Saved entries
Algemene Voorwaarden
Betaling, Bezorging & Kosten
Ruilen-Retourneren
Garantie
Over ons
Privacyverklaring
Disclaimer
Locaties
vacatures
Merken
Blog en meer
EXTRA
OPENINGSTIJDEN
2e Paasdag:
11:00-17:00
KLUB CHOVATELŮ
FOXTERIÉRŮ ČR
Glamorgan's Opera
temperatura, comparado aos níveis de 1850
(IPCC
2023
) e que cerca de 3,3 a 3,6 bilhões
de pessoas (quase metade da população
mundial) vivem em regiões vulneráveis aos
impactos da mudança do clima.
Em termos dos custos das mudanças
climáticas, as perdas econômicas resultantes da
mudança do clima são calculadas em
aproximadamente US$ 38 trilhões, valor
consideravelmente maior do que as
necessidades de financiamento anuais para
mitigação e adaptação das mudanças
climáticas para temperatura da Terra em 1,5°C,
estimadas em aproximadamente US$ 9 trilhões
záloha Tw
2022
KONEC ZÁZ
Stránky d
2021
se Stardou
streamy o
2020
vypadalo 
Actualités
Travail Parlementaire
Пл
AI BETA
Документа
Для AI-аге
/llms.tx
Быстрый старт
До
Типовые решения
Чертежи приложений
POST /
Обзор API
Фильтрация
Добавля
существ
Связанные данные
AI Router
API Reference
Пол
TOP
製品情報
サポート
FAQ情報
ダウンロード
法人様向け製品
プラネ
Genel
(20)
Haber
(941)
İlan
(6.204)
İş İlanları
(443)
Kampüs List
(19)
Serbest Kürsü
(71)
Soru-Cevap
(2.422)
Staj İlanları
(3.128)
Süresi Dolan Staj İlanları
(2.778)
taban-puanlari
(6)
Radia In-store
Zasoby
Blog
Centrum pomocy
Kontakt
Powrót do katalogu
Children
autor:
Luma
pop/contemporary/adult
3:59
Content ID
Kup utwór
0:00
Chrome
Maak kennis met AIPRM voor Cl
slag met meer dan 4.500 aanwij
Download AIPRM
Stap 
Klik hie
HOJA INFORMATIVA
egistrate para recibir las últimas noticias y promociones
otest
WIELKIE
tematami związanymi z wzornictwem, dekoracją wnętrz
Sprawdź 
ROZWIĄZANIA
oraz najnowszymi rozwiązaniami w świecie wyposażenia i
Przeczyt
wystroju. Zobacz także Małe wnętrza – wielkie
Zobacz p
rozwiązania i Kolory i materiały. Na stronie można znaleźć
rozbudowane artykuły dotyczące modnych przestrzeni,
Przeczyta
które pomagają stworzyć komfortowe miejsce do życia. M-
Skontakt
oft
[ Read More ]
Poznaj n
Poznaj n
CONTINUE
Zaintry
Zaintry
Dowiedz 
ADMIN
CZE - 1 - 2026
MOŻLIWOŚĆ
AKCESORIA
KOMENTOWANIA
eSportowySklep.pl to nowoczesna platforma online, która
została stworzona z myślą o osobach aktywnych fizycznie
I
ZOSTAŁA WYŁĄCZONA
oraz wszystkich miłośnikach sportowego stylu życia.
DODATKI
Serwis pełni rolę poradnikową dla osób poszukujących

Instructions for the task: Retype each record above so that every word stays exactly the same.

Your solution:
Algemene Voorwaarden
Betaling, Bezorging & Kosten
Ruilen-Retourneren
Garantie
Over ons
Privacyverklaring
Disclaimer
Locaties
vacatures
Merken
Blog en meer
EXTRA
OPENINGSTIJDEN
2e Paasdag:
11:00-17:00
KLUB CHOVATELŮ
FOXTERIÉRŮ ČR
Glamorgan's Opera
temperatura, comparado aos níveis de 1850
(IPCC
2023
) e que cerca de 3,3 a 3,6 bilhões
de pessoas (quase metade da população
mundial) vivem em regiões vulneráveis aos
impactos da mudança do clima.
Em termos dos custos das mudanças
climáticas, as perdas econômicas resultantes da
mudança do clima são calculadas em
aproximadamente US$ 38 trilhões, valor
consideravelmente maior do que as
necessidades de financiamento anuais para
mitigação e adaptação das mudanças
climáticas para temperatura da Terra em 1,5°C,
estimadas em aproximadamente US$ 9 trilhões
záloha Tw
2022
KONEC ZÁZ
Stránky d
2021
se Stardou
streamy o
2020
vypadalo 
Actualités
Travail Parlementaire
Пл
AI BETA
Документа
Для AI-аге
/llms.tx
Быстрый старт
До
Типовые решения
Чертежи приложений
POST /
Обзор API
Фильтрация
Добавля
существ
Связанные данные
AI Router
API Reference
Пол
TOP
製品情報
サポート
FAQ情報
ダウンロード
法人様向け製品
プラネ
Genel
(20)
Haber
(941)
İlan
(6.204)
İş İlanları
(443)
Kampüs List
(19)
Serbest Kürsü
(71)
Soru-Cevap
(2.422)
Staj İlanları
(3.128)
Süresi Dolan Staj İlanları
(2.778)
taban-puanlari
(6)
Radia In-store
Zasoby
Blog
Centrum pomocy
Kontakt
Powrót do katalogu
Children
autor:
Luma
pop/contemporary/adult
3:59
Content ID
Kup utwór
0:00
Chrome
Maak kennis met AIPRM voor Cl
slag met meer dan 4.500 aanwij
Download AIPRM
Stap 
Klik hie
HOJA INFORMATIVA
egistrate para recibir las últimas noticias y promociones
otest
WIELKIE
tematami związanymi z wzornictwem, dekoracją wnętrz
Sprawdź 
ROZWIĄZANIA
oraz najnowszymi rozwiązaniami w świecie wyposażenia i
Przeczyt
wystroju. Zobacz także Małe wnętrza – wielkie
Zobacz p
rozwiązania i Kolory i materiały. Na stronie można znaleźć
rozbudowane artykuły dotyczące modnych przestrzeni,
Przeczyta
które pomagają stworzyć komfortowe miejsce do życia. M-
Skontakt
oft
[ Read More ]
Poznaj n
Poznaj n
CONTINUE
Zaintry
Zaintry
Dowiedz 
ADMIN
CZE - 1 - 2026
MOŻLIWOŚĆ
AKCESORIA
KOMENTOWANIA
eSportowySklep.pl to nowoczesna platforma online, która
została stworzona z myślą o osobach aktywnych fizycznie
I
ZOSTAŁA WYŁĄCZONA
oraz wszystkich miłośnikach sportowego stylu życia.
DODATKI
Serwis pełni rolę poradnikową dla osób poszukujących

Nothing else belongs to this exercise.